Analysis: Part 6, Part 7, & Part 8

These sections of the novel serve to further the plot and make clear how all three main characters ended up in Saint-Malo in August 1944, and how their storylines will converge. Although it takes him four years, von Rumpel eventually tracks down the location of all the other diamonds, and traces the story of the Leblanc family back to Saint-Malo. His plotline shows his ruthless determination but also his desperation. His health is declining rapidly during this time, and his quest for the diamond is now personal as well as political. This context makes the encounter between him and Marie-Laure even more suspenseful and dramatic.

Both characters are in life or death situations, and the stakes could not be higher. The garret has been a place associated with secret defiance for years, which makes it the perfect symbolic hiding place for Marie-Laure. This is where Etienne has hidden his radio equipment and continued subversive broadcasts, and now this is where she hides herself when she refuses to submit. The location of her hiding place also creates a parallel symbolism between her experience and Werner’s experience. He is trapped below ground, desperate to have someone hear him or detect him, while she is trapped high above ground, desperate to conceal her presence.

In the earlier storyline, Werner’s experiences in the German war effort finally make it impossible to deny the moral reality of what he is participating in. At school, he was somewhat shielded from the ultimate knowledge of what end his skills would serve, but as soon as he participates in the attack on the Ukrainian farmhouse, he realizes he is going to play a role in killing not just enemies but civilians.

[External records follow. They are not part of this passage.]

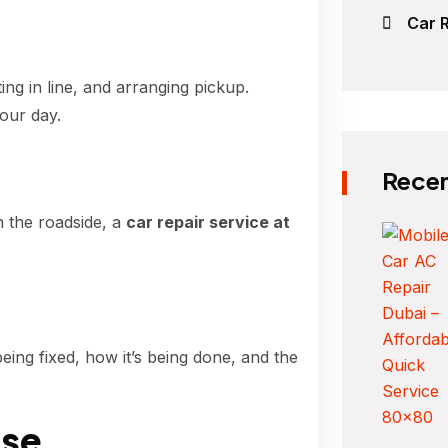
Car R
ng in line, and arranging pickup.
our day.
Recen
n the roadside, a
car repair service at
eing fixed, how it’s being done, and the
se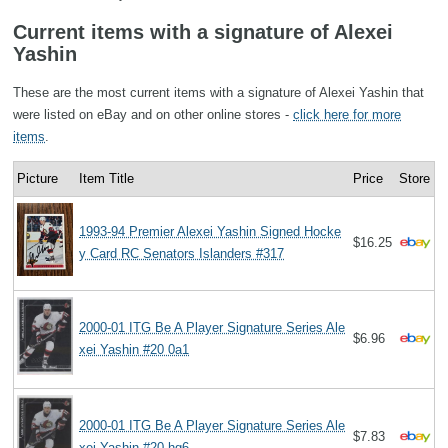
Current items with a signature of Alexei
Yashin
These are the most current items with a signature of Alexei Yashin that
were listed on eBay and on other online stores -
click here for more
items
.
Picture
Item Title
Price
Store
1993-94 Premier Alexei Yashin Signed Hocke
$16.25
y Card RC Senators Islanders #317
2000-01 ITG Be A Player Signature Series Ale
$6.96
xei Yashin #20 0a1
2000-01 ITG Be A Player Signature Series Ale
$7.83
xei Yashin #20 hg6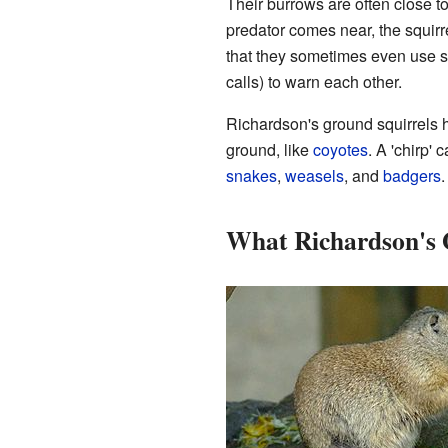
Their burrows are often close t
predator comes near, the squirr
that they sometimes even use s
calls) to warn each other.
Richardson's ground squirrels 
ground, like
coyotes
. A 'chirp' 
snakes
,
weasels
, and
badgers
.
What Richardson's 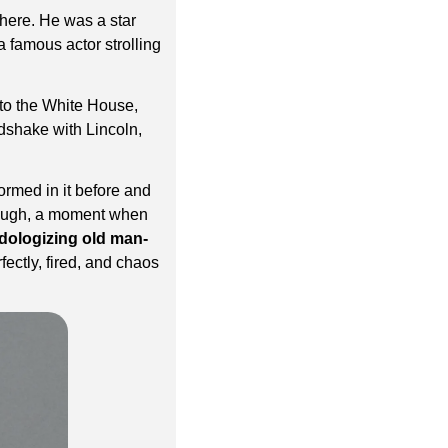
here. He was a star 
a famous actor strolling 
to the White House, 
shake with Lincoln, 
ormed in it before and 
laugh, a moment when 
dologizing old man-
ectly, fired, and chaos 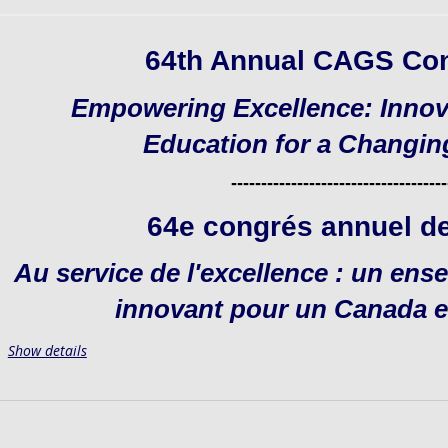
64th Annual CAGS Co
Empowering Excellence: Innov
Education for a Changi
------------------------------------
64e congrés annuel d
Au service de l'excellence : un en
innovant pour un Canada e
Show details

The presence of Volkheimer provides some comfort to Werner since he is a familiar person, but Volkheimer has long been associated with ruthlessness, and his presence adds unease. Still, even while travelling around Europe, Werner tries to avoid knowing exactly what is happening by focusing on his specific technical skill set.

Werner’s true confrontation with what he has become only happens when he realizes he has contributed to the death of an innocent woman and young girl. The death of the girl is particularly traumatic because it reminds him of Jutta and symbolizes another way in which Werner has betrayed his own innocence and sense of moral integrity. This death will continue to haunt him for the rest of his life, and it marks the moment when Werner begins to reject participation in the Nazi war effort.

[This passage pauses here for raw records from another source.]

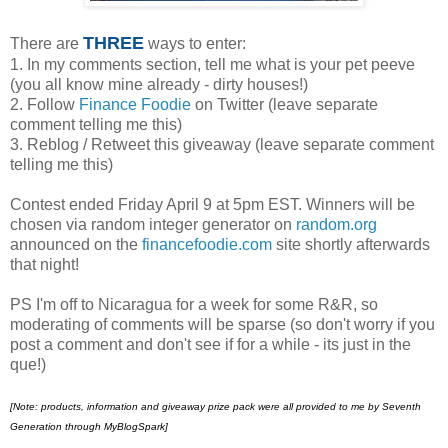
THREE
There are
ways to enter:
1. In my comments section, tell me what is your pet peeve
(you all know mine already - dirty houses!)
2. Follow
Finance Foodie
on Twitter (leave separate
comment telling me this)
3. Reblog / Retweet this giveaway (leave separate comment
telling me this)
Contest ended Friday April 9 at 5pm EST. Winners will be
chosen via random integer generator on
random.org
announced on the
financefoodie.com
site shortly afterwards
that night!
PS I'm off to Nicaragua for a week for some R&R, so
moderating of comments will be sparse (so don't worry if you
post a comment and don't see if for a while - its just in the
que!)
[Note:
products, information and giveaway prize pack were all provided to me by Seventh
Generation through MyBlogSpark]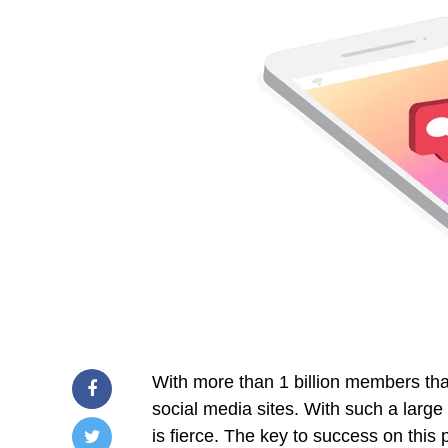
With more than 1 billion members tha
social media sites. With such a large
is fierce. The key to success on this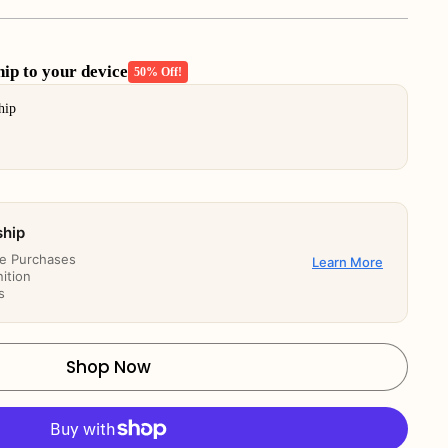
p to your device
50% Off!
buttons to navigate through product add-ons, or scroll horizont
hip
ship
re Purchases
Learn More
ition
s
Shop Now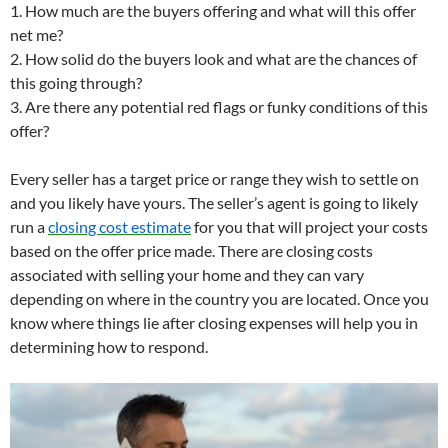
1. How much are the buyers offering and what will this offer
net me?
2. How solid do the buyers look and what are the chances of
this going through?
3. Are there any potential red flags or funky conditions of this
offer?
Every seller has a target price or range they wish to settle on
and you likely have yours. The seller’s agent is going to likely
run a
closing cost estimate
for you that will project your costs
based on the offer price made. There are closing costs
associated with selling your home and they can vary
depending on where in the country you are located. Once you
know where things lie after closing expenses will help you in
determining how to respond.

In both the 1942 and 1944 storylines, radio transmission is used to defy the existing order and keep the spirit of hope alive. While Etienne is initially too afraid to participate in the resistance effort, he wants to find a way to honor the memory of Madame Manec. She selflessly helped him throughout her entire life, and the her loss pushes Etienne to decide to live in the way she would have wanted him to. Up until this point, Etienne has used the radio has a way to remain fixated on the past, but now he uses his transmitter to try and build a better future via resistance efforts. Unknowingly, he also creates a model which will be important for Marie-Laure years later. When she is trapped in the garret with no way to access human connection, Marie-Laure begins to read out loud over the transmitter because this action offers her a way to feel less alone, as it did Etienne before her. Her choice to read the Jules Verne novel is powerful because it symbolizes her bond with her father and her love of learning. That novel features a brave explorer who refuses to give up despite intense obstacles, and Marie-Laure channels this spirit of brave hopefulness into herself by reading.